# [PROBLEM DESCRIPTION]
Every line from the one with "Découvrir la salle" up to and including the one with "закінчення вчинення порушення." is to be output exactly as it appears below; pictures are not.

# [Dataset entries]
——————————

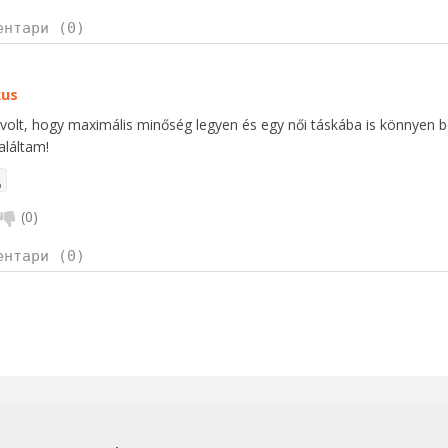
ентари (0)
kus
 volt, hogy maximális minőség legyen és egy női táskába is könnyen be
aláltam!
(
0
)
ентари (0)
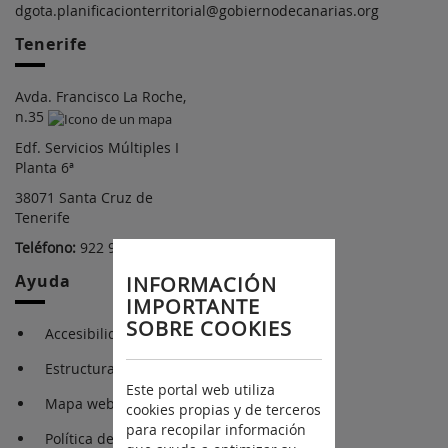
dgota.planificacionterritorial@gobiernodecanarias.org
Tenerife
Avda. Francisco La Roche,
n.35
Edf. Servicios Múltiples I
Planta 6ª
38071 Santa Cruz de
Tenerife
Teléfono:
922 92 24 55
Ayuda
INFORMACIÓN
IMPORTANTE
SOBRE COOKIES
Accesibilidad
Estructura Orgánica
Este portal web utiliza
Mapa web
cookies propias y de terceros
para recopilar información
Política de privacidad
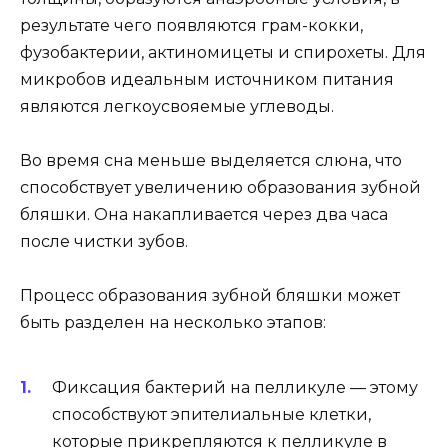
результате чего появляются грам-кокки,
фузобактерии, актиномицеты и спирохеты. Для
микробов идеальным источником питания
являются легкоусвояемые углеводы.
Во время сна меньше выделяется слюна, что
способствует увеличению образования зубной
бляшки. Она накапливается через два часа
после чистки зубов.
Процесс образования зубной бляшки может
быть разделен на несколько этапов:
Фиксация бактерий на пелликуле — этому
способствуют эпителиальные клетки,
которые прикрепляются к пелликуле в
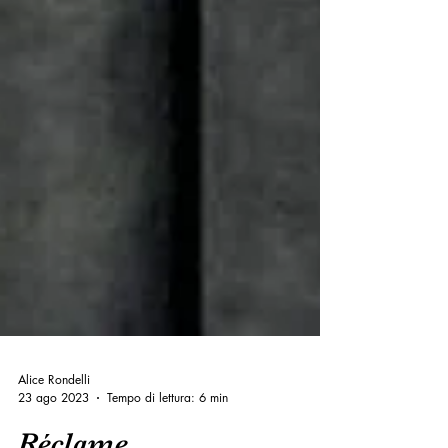
Alice Rondelli
23 ago 2023
Tempo di lettura: 6 min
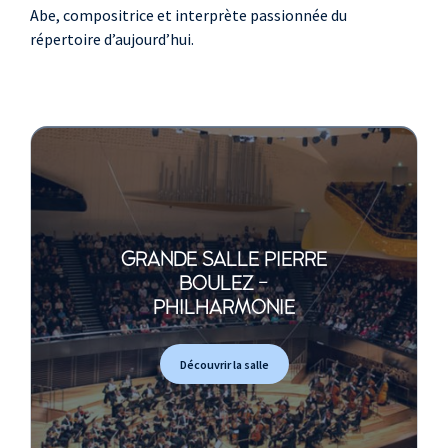
Abe, compositrice et interprète passionnée du
répertoire d’aujourd’hui.
GRANDE SALLE PIERRE
BOULEZ -
PHILHARMONIE
Découvrir la salle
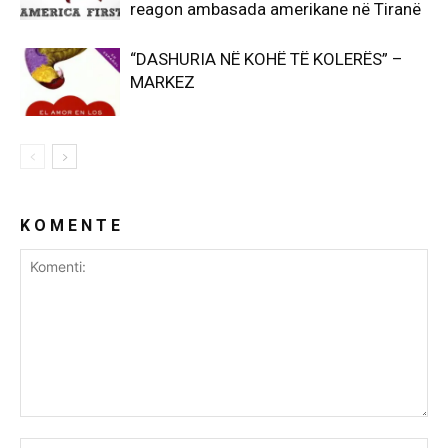
reagon ambasada amerikane në Tiranë
“DASHURIA NË KOHË TË KOLERËS” –
MARKEZ
K O M E N T E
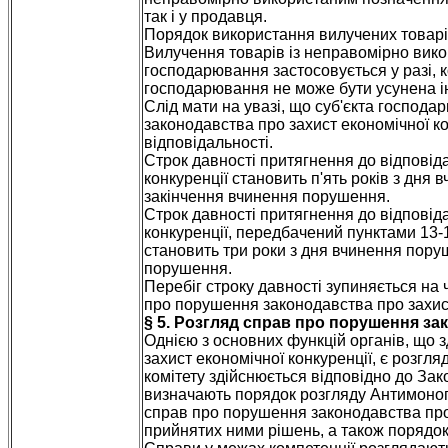
так і у продавця.
Порядок використання вилучених товарів
Вилучення товарів із неправомірно вико
господарювання застосовується у разі, к
господарювання не може бути усунена 
Слід мати на увазі, що суб'єкта господ
законодавства про захист економічної ко
відповідальності.
Строк давності притягнення до відповід
конкуренції становить п'ять років з дня
закінчення вчинення порушення.
Строк давності притягнення до відповід
конкуренції, передбачений пунктами 13-16
становить три роки з дня вчинення пору
порушення.
Перебіг строку давності зупиняється на
про порушення законодавства про захист
§ 5. Розгляд справ про порушення за
Однією з основних функцій органів, що
захист економічної конкуренції, є розг
комітету здійснюється відповідно до Зак
визначають порядок розгляду Антимоноп
справ про порушення законодавства про 
прийнятих ними рішень, а також порядок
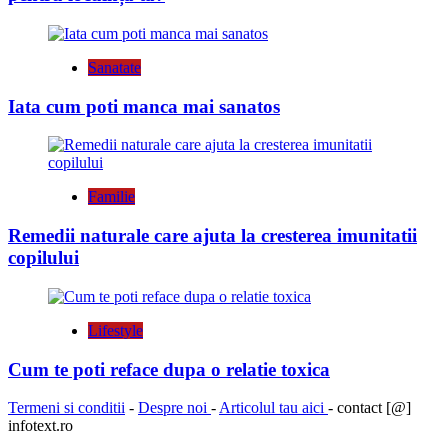
Sanatate
Iata cum poti manca mai sanatos
Familie
Remedii naturale care ajuta la cresterea imunitatii
copilului
Lifestyle
Cum te poti reface dupa o relatie toxica
Termeni si conditii
-
Despre noi
-
Articolul tau aici
- contact [@]
infotext.ro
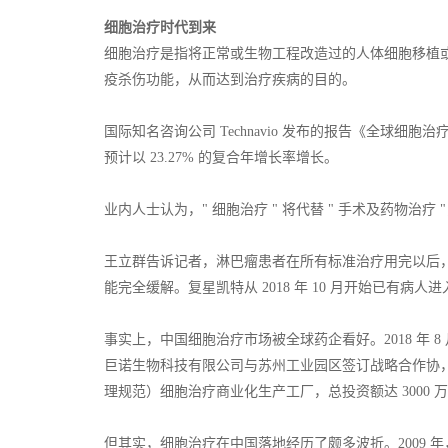
细胞治疗时代到来
细胞治疗是指将正常或生物工程改造过的人体细胞移植
疫杀伤功能，从而达到治疗疾病的目的。
国际知名咨询公司 Technavio 发布的报告《全球细胞治疗市
预计以 23.27% 的复合年增长率增长。
业内人士认为，" 细胞治疗 " 将代替 " 手术及药物治疗
王立群告诉记者，淋巴瘤患者在所有标准治疗用完以后，平均寿
能完全缓解。复星凯特从 2018 年 10 月开始已有病人进入 
事实上，中国细胞治疗市场被全球药企看好。2018 年 8 月
巨诺生物科技有限公司与苏州工业园区签订战略合作协，
理规范）细胞治疗商业化生产工厂，总投资额达 3000 
但其实，细胞治疗在中国落地经历了颇多波折。2009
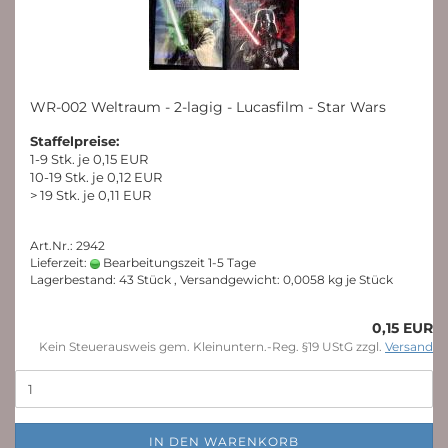
WR-002 Weltraum - 2-lagig - Lucasfilm - Star Wars
Staffelpreise:
1-9 Stk. je 0,15 EUR
10-19 Stk. je 0,12 EUR
> 19 Stk. je 0,11 EUR
Art.Nr.: 2942
Lieferzeit:
Bearbeitungszeit 1-5 Tage
Lagerbestand: 43 Stück , Versandgewicht:
0,0058
kg je Stück
0,15 EUR
Kein Steuerausweis gem. Kleinuntern.-Reg. §19 UStG zzgl.
Versand
IN DEN WARENKORB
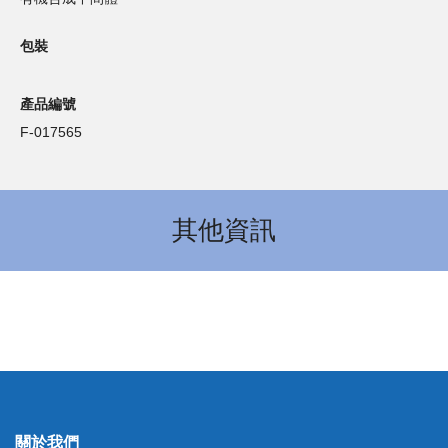
包裝
產品編號
F-017565
其他資訊
關於我們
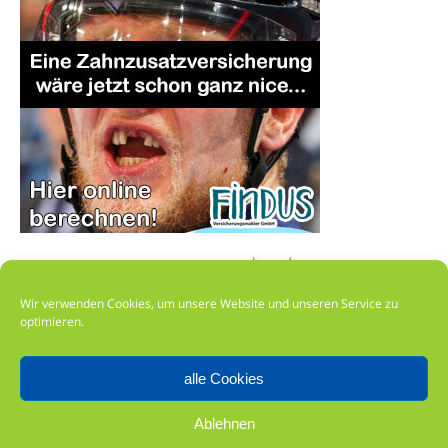
Wir verwenden Cookies, um unsere Website und unseren Service zu
optimieren.
alle Cookies
Impressum
Ablehnen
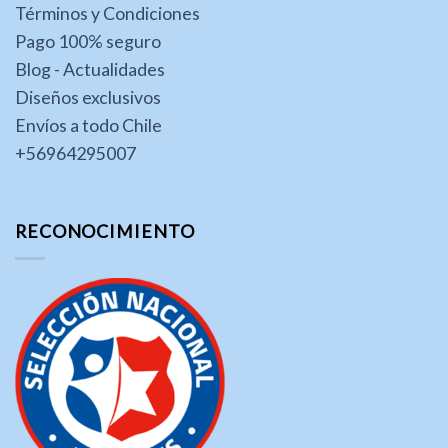
Términos y Condiciones
Pago 100% seguro
Blog - Actualidades
Diseños exclusivos
Envíos a todo Chile
+56964295007
RECONOCIMIENTO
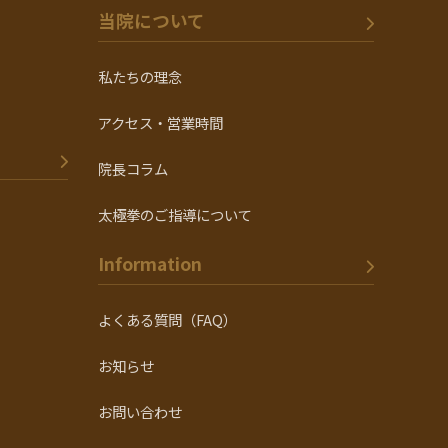
当院について
私たちの理念
アクセス・営業時間
院長コラム
太極拳のご指導について
Information
よくある質問（FAQ）
お知らせ
お問い合わせ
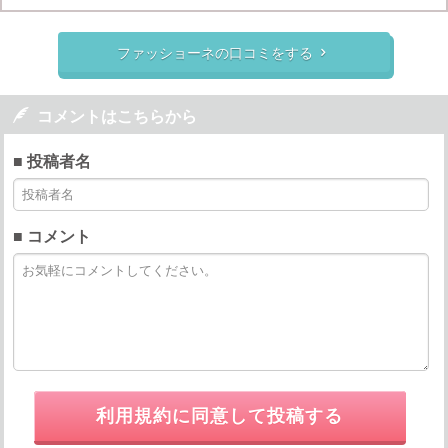
ファッショーネの口コミをする


コメントはこちらから
■ 投稿者名
■ コメント
利用規約に同意して投稿する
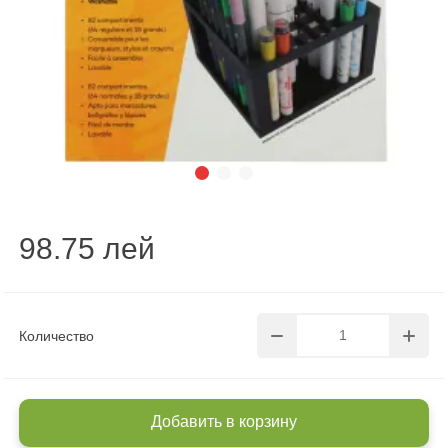
98.75 лей
Количество
Добавить в корзину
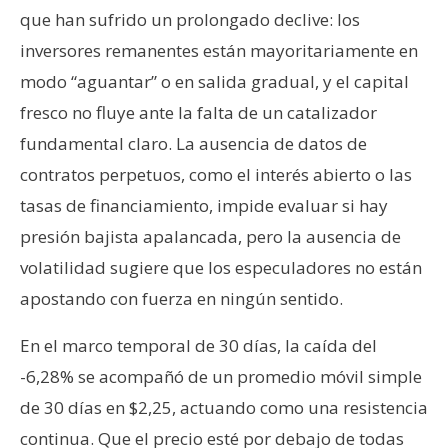
que han sufrido un prolongado declive: los
inversores remanentes están mayoritariamente en
modo “aguantar” o en salida gradual, y el capital
fresco no fluye ante la falta de un catalizador
fundamental claro. La ausencia de datos de
contratos perpetuos, como el interés abierto o las
tasas de financiamiento, impide evaluar si hay
presión bajista apalancada, pero la ausencia de
volatilidad sugiere que los especuladores no están
apostando con fuerza en ningún sentido.
En el marco temporal de 30 días, la caída del
-6,28% se acompañó de un promedio móvil simple
de 30 días en $2,25, actuando como una resistencia
continua. Que el precio esté por debajo de todas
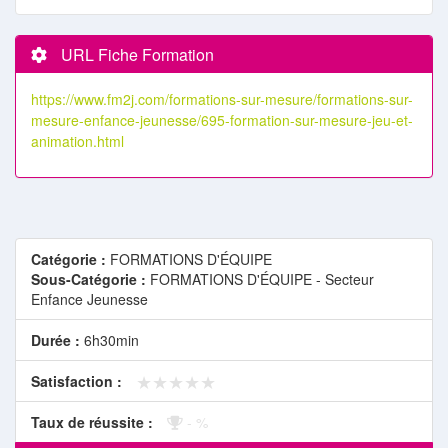
URL Fiche Formation
https://www.fm2j.com/formations-sur-mesure/formations-sur-
mesure-enfance-jeunesse/695-formation-sur-mesure-jeu-et-
animation.html
Catégorie :
FORMATIONS D'ÉQUIPE
Sous-Catégorie :
FORMATIONS D'ÉQUIPE - Secteur
Enfance Jeunesse
Durée :
6h30min
★★★★★
★★★★★
Satisfaction :
Taux de réussite :
- %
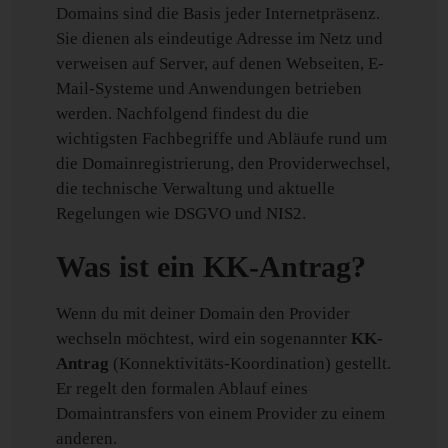
Domains sind die Basis jeder Internetpräsenz.
Sie dienen als eindeutige Adresse im Netz und
verweisen auf Server, auf denen Webseiten, E-
Mail-Systeme und Anwendungen betrieben
werden. Nachfolgend findest du die
wichtigsten Fachbegriffe und Abläufe rund um
die Domainregistrierung, den Providerwechsel,
die technische Verwaltung und aktuelle
Regelungen wie DSGVO und NIS2.
Was ist ein KK-Antrag?
Wenn du mit deiner Domain den Provider
wechseln möchtest, wird ein sogenannter
KK-
Antrag
(Konnektivitäts-Koordination) gestellt.
Er regelt den formalen Ablauf eines
Domaintransfers von einem Provider zu einem
anderen.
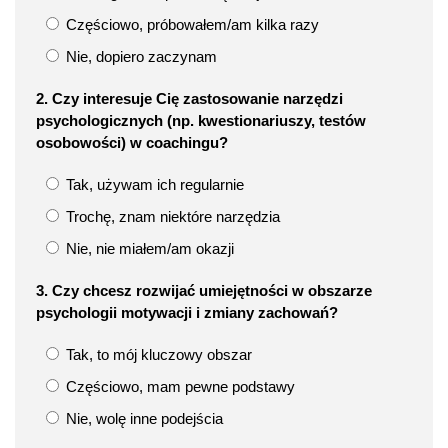
Częściowo, próbowałem/am kilka razy
Nie, dopiero zaczynam
2. Czy interesuje Cię zastosowanie narzędzi
psychologicznych (np. kwestionariuszy, testów
osobowości) w coachingu?
Tak, używam ich regularnie
Trochę, znam niektóre narzędzia
Nie, nie miałem/am okazji
3. Czy chcesz rozwijać umiejętności w obszarze
psychologii motywacji i zmiany zachowań?
Tak, to mój kluczowy obszar
Częściowo, mam pewne podstawy
Nie, wolę inne podejścia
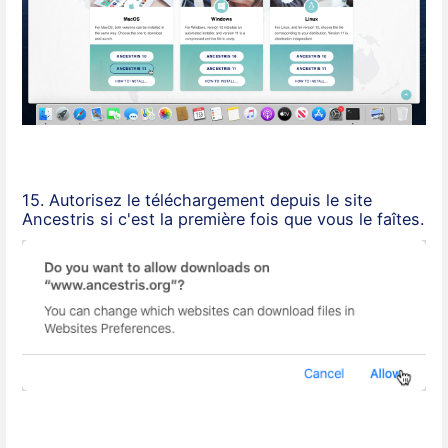
15. Autorisez le téléchargement depuis le site
Ancestris si c'est la première fois que vous le faîtes.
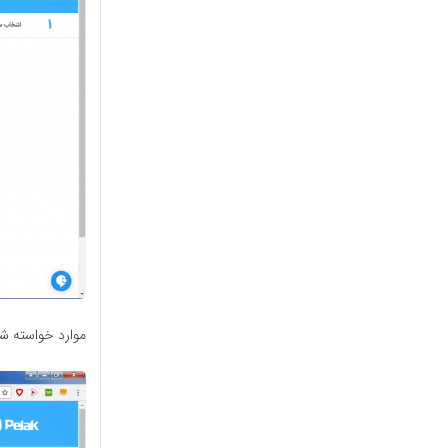
موارد خواسته شده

——————————

# [RESPONSE AREA]
Découvrir la salle
reagon ambasada amerikane në Tiranë
“DASHURIA NË KOHË TË KOLERËS” –
MARKEZ
K O M E N T E
так і у продавця.
Порядок використання вилучених товарів
Вилучення товарів із неправомірно вико
господарювання застосовується у разі, к
господарювання не може бути усунена 
Слід мати на увазі, що суб'єкта господ
законодавства про захист економічної ко
відповідальності.
Строк давності притягнення до відповід
конкуренції становить п'ять років з дня
закінчення вчинення порушення.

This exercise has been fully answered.